[REQUIRED WORK]
Go through the records and restate them word for word, omitting images.
+++ DATA IN THIS EXERCISE
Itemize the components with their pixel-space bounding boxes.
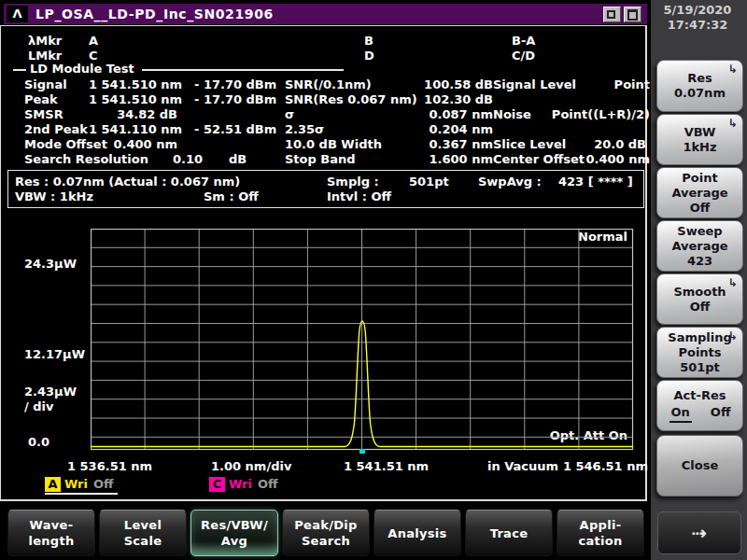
sigma235-value: 0.204 nm [430,123,493,136]
softkey-sweep-average[interactable]: SweepAverage423 [656,220,743,272]
softkey-point-average-label: Off [690,201,711,216]
signal-level-label: Signal Level [493,78,576,91]
trace-a-mode: Wri [64,477,88,491]
sigma-value: 0.087 nm [430,108,493,121]
second-peak-power: - 52.51 dBm [194,123,276,136]
submenu-arrow-icon: ↳ [728,329,738,343]
function-key-analysis[interactable]: Analysis [374,510,461,556]
noise-label: Noise [493,108,531,121]
trace-c-indicator: CWriOff [209,477,278,494]
more-menus-button[interactable]: ⇢ [657,511,741,554]
snr-label: SNR(/0.1nm) [285,78,372,91]
softkey-smooth-label: Off [690,300,711,315]
softkey-smooth[interactable]: ↳SmoothOff [656,273,743,325]
function-key-wavelength[interactable]: Wave-length [7,510,95,556]
module-test-header: LD Module Test [30,63,134,76]
db-width-label: 10.0 dB Width [285,138,382,151]
function-key-res-vbw-avg[interactable]: Res/VBW/Avg [190,510,278,556]
softkey-smooth-label: Smooth [673,285,726,300]
function-key-trace[interactable]: Trace [465,510,553,556]
info-sm: Sm : Off [204,190,259,203]
softkey-act-res[interactable]: Act-ResOnOff [656,380,743,431]
db-width-value: 0.367 nm [430,138,493,151]
softkey-sweep-average-label: 423 [687,254,712,269]
softkey-act-res-on[interactable]: On [669,405,692,423]
mode-offset-label: Mode Offset [24,138,107,151]
marker-row1-diff: B-A [512,35,535,48]
marker-row1-a: A [89,35,98,48]
x-axis-center: 1 541.51 nm [344,460,429,473]
x-axis-perdiv: 1.00 nm/div [211,460,291,473]
second-peak-label: 2nd Peak [24,123,88,136]
window-titlebar: Λ LP_OSA__LD-PD_Inc_SN021906 [4,4,647,24]
y-axis-perdiv: 2.43µW [24,385,77,399]
center-marker [359,449,365,454]
snr-res-value: 102.30 dB [424,93,493,106]
function-key-wavelength-label: Wave- [30,517,74,533]
softkey-close[interactable]: Close [656,435,743,497]
info-smplg-value: 501pt [409,175,449,189]
search-resolution-value: 0.10 [173,153,203,166]
softkey-sweep-average-label: Sweep [677,224,722,239]
softkey-act-res-label: Act-Res [674,388,726,403]
function-key-application[interactable]: Appli-cation [557,510,644,556]
clock-time: 17:47:32 [651,18,744,33]
softkey-sampling-points-label: 501pt [680,360,720,375]
function-key-application-label: Appli- [580,517,622,533]
app-logo-icon: Λ [7,6,28,22]
info-res: Res : 0.07nm (Actual : 0.067 nm) [15,175,240,189]
info-intvl: Intvl : Off [327,190,391,203]
function-key-res-vbw-avg-label: Avg [221,533,247,549]
y-axis-perdiv2: / div [24,400,54,413]
signal-power: - 17.70 dBm [194,78,276,91]
signal-label: Signal [24,78,67,91]
signal-level-value: Point [614,78,650,91]
snr-value: 100.58 dB [424,78,493,91]
info-swpavg-value: 423 [ **** ] [558,175,633,189]
slice-level-value: 20.0 dB [594,138,646,151]
function-key-level-scale[interactable]: LevelScale [99,510,187,556]
mode-offset-value: 0.400 nm [114,138,177,151]
info-smplg-label: Smplg : [327,175,379,189]
marker-row1-label: λMkr [28,35,62,48]
x-axis-end: 1 546.51 nm [563,460,648,473]
trace-c-badge: C [209,477,225,492]
marker-row2-ratio: C/D [512,49,535,63]
softkey-res-label: 0.07nm [674,86,726,101]
function-key-wavelength-label: length [28,533,74,549]
more-arrow-icon: ⇢ [692,522,708,544]
softkey-point-average-label: Average [671,186,727,201]
submenu-arrow-icon: ↳ [728,275,738,290]
clock-date: 5/19/2020 [651,3,744,18]
softkey-point-average-label: Point [682,171,717,186]
softkey-point-average[interactable]: PointAverageOff [656,167,743,218]
function-key-peak-dip-search-label: Peak/Dip [294,517,357,533]
softkey-sampling-points[interactable]: ↳SamplingPoints501pt [656,327,743,378]
softkey-vbw[interactable]: ↳VBW1kHz [656,114,743,165]
submenu-arrow-icon: ↳ [728,116,738,131]
smsr-label: SMSR [24,108,63,121]
function-key-peak-dip-search-label: Search [302,533,350,549]
function-key-res-vbw-avg-label: Res/VBW/ [201,517,268,533]
minimize-button[interactable] [603,7,621,22]
info-swpavg-label: SwpAvg : [478,175,542,189]
snr-res-label: SNR(Res 0.067 nm) [285,93,417,106]
trace-a-indicator: AWriOff [45,477,114,494]
function-key-trace-label: Trace [490,525,529,541]
softkey-sampling-points-label: Points [678,345,721,360]
softkey-res[interactable]: ↳Res0.07nm [656,60,743,112]
maximize-button[interactable] [624,7,641,22]
trace-c-state: Off [258,477,278,491]
softkey-act-res-off[interactable]: Off [711,405,731,423]
peak-wavelength: 1 541.510 nm [89,93,182,106]
softkey-close-label: Close [682,458,718,473]
marker-row2-c: C [89,49,98,63]
softkey-sampling-points-label: Sampling [668,330,731,345]
search-resolution-label: Search Resolution [24,153,148,166]
softkey-sweep-average-label: Average [671,239,727,254]
x-axis-medium: in Vacuum [487,460,558,473]
function-key-peak-dip-search[interactable]: Peak/DipSearch [282,510,370,556]
peak-power: - 17.70 dBm [194,93,276,106]
marker-row2-d: D [364,49,374,63]
second-peak-wavelength: 1 541.110 nm [89,123,182,136]
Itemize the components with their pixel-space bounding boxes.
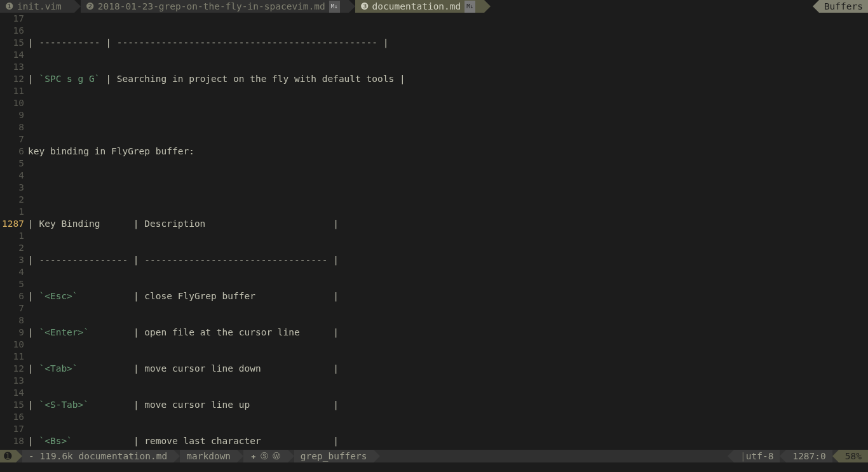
status-git-branch: grep_buffers bbox=[294, 450, 374, 462]
status-filetype: markdown bbox=[180, 450, 237, 462]
tab-grep-post[interactable]: ❷ 2018-01-23-grep-on-the-fly-in-spacevim… bbox=[81, 0, 349, 13]
status-bar: ➊ - 119.6k documentation.md markdown ✚ Ⓢ… bbox=[0, 450, 868, 462]
status-flags: ✚ Ⓢ Ⓦ bbox=[243, 450, 288, 462]
tab-bar: ❶ init.vim ❷ 2018-01-23-grep-on-the-fly-… bbox=[0, 0, 868, 13]
status-position: 1287:0 bbox=[786, 450, 832, 462]
status-window-number: ➊ bbox=[0, 450, 16, 462]
tab-documentation[interactable]: ❸ documentation.md M↓ bbox=[355, 0, 485, 13]
status-percent: 58% bbox=[839, 450, 868, 462]
current-line-number: 1287 bbox=[0, 218, 24, 230]
buffers-label[interactable]: Buffers bbox=[819, 0, 868, 13]
editor[interactable]: 17 16 15 14 13 12 11 10 9 8 7 6 5 4 3 2 … bbox=[0, 13, 868, 472]
markdown-icon: M↓ bbox=[465, 1, 475, 13]
tab-init-vim[interactable]: ❶ init.vim bbox=[0, 0, 74, 13]
status-os: | utf-8 bbox=[734, 450, 780, 462]
status-file-info: - 119.6k documentation.md bbox=[22, 450, 173, 462]
code-area[interactable]: | ----------- | ------------------------… bbox=[28, 13, 868, 472]
markdown-icon: M↓ bbox=[329, 1, 340, 13]
gutter: 17 16 15 14 13 12 11 10 9 8 7 6 5 4 3 2 … bbox=[0, 13, 28, 472]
++++++
[ANSWER TO THIS PROBLEM]
Itemize the components with their pixel-space bounding boxes.
sigma235-value: 0.204 nm [430,123,493,136]
softkey-sweep-average[interactable]: SweepAverage423 [656,220,743,272]
softkey-point-average-label: Off [690,201,711,216]
signal-level-label: Signal Level [493,78,576,91]
trace-a-mode: Wri [64,477,88,491]
sigma-value: 0.087 nm [430,108,493,121]
second-peak-power: - 52.51 dBm [194,123,276,136]
submenu-arrow-icon: ↳ [728,329,738,343]
function-key-analysis[interactable]: Analysis [374,510,461,556]
noise-label: Noise [493,108,531,121]
trace-c-indicator: CWriOff [209,477,278,494]
more-menus-button[interactable]: ⇢ [657,511,741,554]
snr-label: SNR(/0.1nm) [285,78,372,91]
softkey-smooth-label: Off [690,300,711,315]
softkey-smooth[interactable]: ↳SmoothOff [656,273,743,325]
function-key-wavelength[interactable]: Wave-length [7,510,95,556]
module-test-header: LD Module Test [30,63,134,76]
db-width-label: 10.0 dB Width [285,138,382,151]
function-key-res-vbw-avg[interactable]: Res/VBW/Avg [190,510,278,556]
softkey-smooth-label: Smooth [673,285,726,300]
function-key-trace[interactable]: Trace [465,510,553,556]
info-sm: Sm : Off [204,190,259,203]
softkey-act-res[interactable]: Act-ResOnOff [656,380,743,431]
db-width-value: 0.367 nm [430,138,493,151]
softkey-sweep-average-label: 423 [687,254,712,269]
softkey-act-res-on[interactable]: On [669,405,692,423]
mode-offset-label: Mode Offset [24,138,107,151]
marker-row1-diff: B-A [512,35,535,48]
marker-row1-a: A [89,35,98,48]
x-axis-center: 1 541.51 nm [344,460,429,473]
x-axis-perdiv: 1.00 nm/div [211,460,291,473]
second-peak-label: 2nd Peak [24,123,88,136]
window-titlebar: Λ LP_OSA__LD-PD_Inc_SN021906 [4,4,647,24]
y-axis-perdiv: 2.43µW [24,385,77,399]
center-marker [359,449,365,454]
snr-res-value: 102.30 dB [424,93,493,106]
function-key-wavelength-label: Wave- [30,517,74,533]
softkey-close[interactable]: Close [656,435,743,497]
info-smplg-value: 501pt [409,175,449,189]
search-resolution-value: 0.10 [173,153,203,166]
softkey-sweep-average-label: Sweep [677,224,722,239]
softkey-act-res-label: Act-Res [674,388,726,403]
function-key-application[interactable]: Appli-cation [557,510,644,556]
clock-time: 17:47:32 [651,18,744,33]
softkey-sampling-points-label: 501pt [680,360,720,375]
function-key-application-label: Appli- [580,517,622,533]
app-logo-icon: Λ [7,6,28,22]
info-res: Res : 0.07nm (Actual : 0.067 nm) [15,175,240,189]
info-intvl: Intvl : Off [327,190,391,203]
function-key-res-vbw-avg-label: Avg [221,533,247,549]
y-axis-perdiv2: / div [24,400,54,413]
signal-power: - 17.70 dBm [194,78,276,91]
signal-label: Signal [24,78,67,91]
signal-level-value: Point [614,78,650,91]
snr-value: 100.58 dB [424,78,493,91]
info-swpavg-value: 423 [ **** ] [558,175,633,189]
slice-level-value: 20.0 dB [594,138,646,151]
function-key-level-scale[interactable]: LevelScale [99,510,187,556]
mode-offset-value: 0.400 nm [114,138,177,151]
info-smplg-label: Smplg : [327,175,379,189]
marker-row1-label: λMkr [28,35,62,48]
x-axis-end: 1 546.51 nm [563,460,648,473]
trace-c-badge: C [209,477,225,492]
marker-row2-ratio: C/D [512,49,535,63]
softkey-res-label: 0.07nm [674,86,726,101]
function-key-wavelength-label: length [28,533,74,549]
more-arrow-icon: ⇢ [692,522,708,544]
softkey-point-average-label: Average [671,186,727,201]
submenu-arrow-icon: ↳ [728,275,738,290]
clock-date: 5/19/2020 [651,3,744,18]
softkey-point-average-label: Point [682,171,717,186]
softkey-point-average[interactable]: PointAverageOff [656,167,743,218]
function-key-peak-dip-search-label: Peak/Dip [294,517,357,533]
softkey-sampling-points[interactable]: ↳SamplingPoints501pt [656,327,743,378]
softkey-vbw[interactable]: ↳VBW1kHz [656,114,743,165]
submenu-arrow-icon: ↳ [728,116,738,131]
smsr-label: SMSR [24,108,63,121]
function-key-peak-dip-search-label: Search [302,533,350,549]
function-key-res-vbw-avg-label: Res/VBW/ [201,517,268,533]
minimize-button[interactable] [603,7,621,22]
info-swpavg-label: SwpAvg : [478,175,542,189]
snr-res-label: SNR(Res 0.067 nm) [285,93,417,106]
trace-a-indicator: AWriOff [45,477,114,494]
function-key-trace-label: Trace [490,525,529,541]
softkey-sampling-points-label: Points [678,345,721,360]
softkey-res[interactable]: ↳Res0.07nm [656,60,743,112]
maximize-button[interactable] [624,7,641,22]
trace-c-state: Off [258,477,278,491]
softkey-act-res-off[interactable]: Off [711,405,731,423]
peak-wavelength: 1 541.510 nm [89,93,182,106]
softkey-close-label: Close [682,458,718,473]
marker-row2-c: C [89,49,98,63]
softkey-sampling-points-label: Sampling [668,330,731,345]
search-resolution-label: Search Resolution [24,153,148,166]
softkey-sweep-average-label: Average [671,239,727,254]
x-axis-medium: in Vacuum [487,460,558,473]
function-key-peak-dip-search[interactable]: Peak/DipSearch [282,510,370,556]
peak-power: - 17.70 dBm [194,93,276,106]
marker-row2-d: D [364,49,374,63]
second-peak-wavelength: 1 541.110 nm [89,123,182,136]
Itemize the components with their pixel-space bounding boxes.
status-git-branch: grep_buffers bbox=[294, 450, 374, 462]
status-filetype: markdown bbox=[180, 450, 237, 462]
tab-grep-post[interactable]: ❷ 2018-01-23-grep-on-the-fly-in-spacevim… bbox=[81, 0, 349, 13]
status-bar: ➊ - 119.6k documentation.md markdown ✚ Ⓢ… bbox=[0, 450, 868, 462]
status-flags: ✚ Ⓢ Ⓦ bbox=[243, 450, 288, 462]
tab-bar: ❶ init.vim ❷ 2018-01-23-grep-on-the-fly-… bbox=[0, 0, 868, 13]
status-position: 1287:0 bbox=[786, 450, 832, 462]
status-window-number: ➊ bbox=[0, 450, 16, 462]
tab-documentation[interactable]: ❸ documentation.md M↓ bbox=[355, 0, 485, 13]
status-percent: 58% bbox=[839, 450, 868, 462]
current-line-number: 1287 bbox=[0, 218, 24, 230]
buffers-label[interactable]: Buffers bbox=[819, 0, 868, 13]
editor[interactable]: 17 16 15 14 13 12 11 10 9 8 7 6 5 4 3 2 … bbox=[0, 13, 868, 472]
markdown-icon: M↓ bbox=[465, 1, 475, 13]
tab-init-vim[interactable]: ❶ init.vim bbox=[0, 0, 74, 13]
status-os: | utf-8 bbox=[734, 450, 780, 462]
status-file-info: - 119.6k documentation.md bbox=[22, 450, 173, 462]
code-area[interactable]: | ----------- | ------------------------… bbox=[28, 13, 868, 472]
markdown-icon: M↓ bbox=[329, 1, 340, 13]
gutter: 17 16 15 14 13 12 11 10 9 8 7 6 5 4 3 2 … bbox=[0, 13, 28, 472]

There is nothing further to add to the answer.